**** MATERIAL PROVIDED

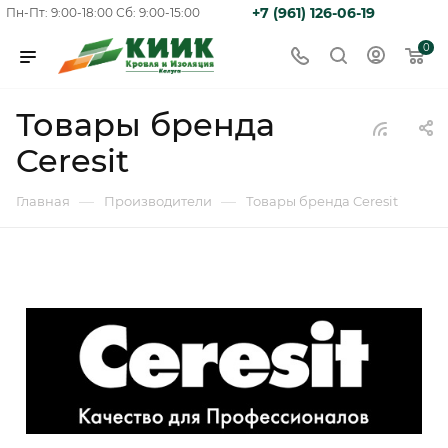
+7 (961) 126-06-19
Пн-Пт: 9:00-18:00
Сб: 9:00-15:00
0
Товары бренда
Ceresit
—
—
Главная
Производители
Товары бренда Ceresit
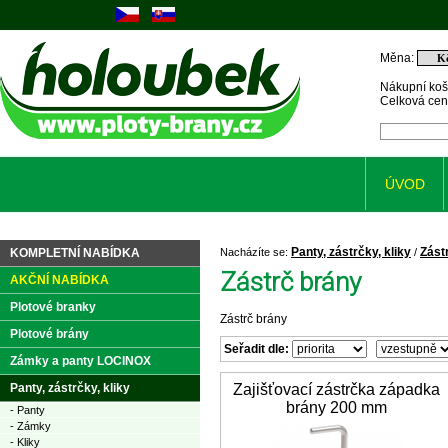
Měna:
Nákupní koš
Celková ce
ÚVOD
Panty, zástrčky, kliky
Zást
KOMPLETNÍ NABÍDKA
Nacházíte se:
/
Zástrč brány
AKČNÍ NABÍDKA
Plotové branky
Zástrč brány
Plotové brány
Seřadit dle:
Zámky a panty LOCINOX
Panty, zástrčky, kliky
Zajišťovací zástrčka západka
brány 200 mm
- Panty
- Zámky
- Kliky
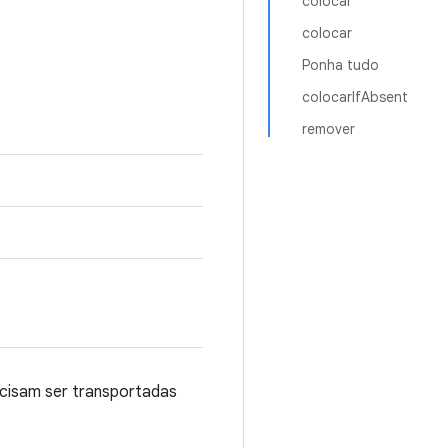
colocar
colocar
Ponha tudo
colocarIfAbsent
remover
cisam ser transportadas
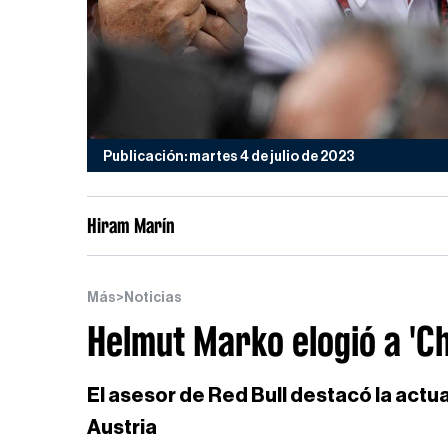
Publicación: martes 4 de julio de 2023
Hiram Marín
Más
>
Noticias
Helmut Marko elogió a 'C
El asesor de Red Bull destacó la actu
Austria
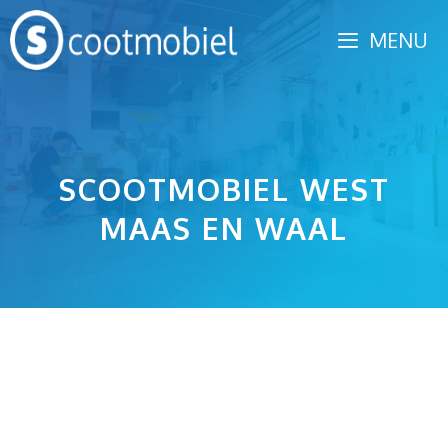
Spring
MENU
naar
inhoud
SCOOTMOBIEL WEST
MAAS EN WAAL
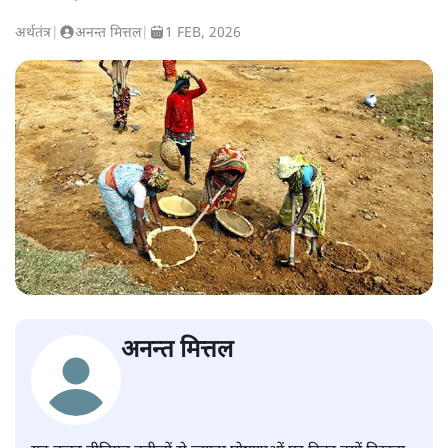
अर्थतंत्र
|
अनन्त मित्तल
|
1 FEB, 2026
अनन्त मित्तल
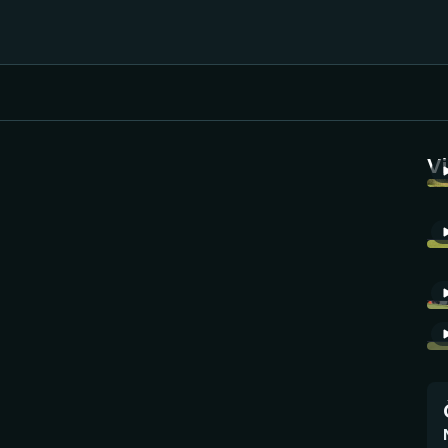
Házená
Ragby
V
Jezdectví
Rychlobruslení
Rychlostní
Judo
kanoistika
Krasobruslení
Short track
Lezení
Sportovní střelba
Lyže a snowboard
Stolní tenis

********

* [ASSIGNMENT] Nothing but the lines from the one holding "Rychlobruslení" through the last line of the data may be output, and each must match exactly.

* [TASK SOLUTION]
Rychlobruslení
Rychlostní
Judo
kanoistika
Krasobruslení
Short track
Lezení
Sportovní střelba
Lyže a snowboard
Stolní tenis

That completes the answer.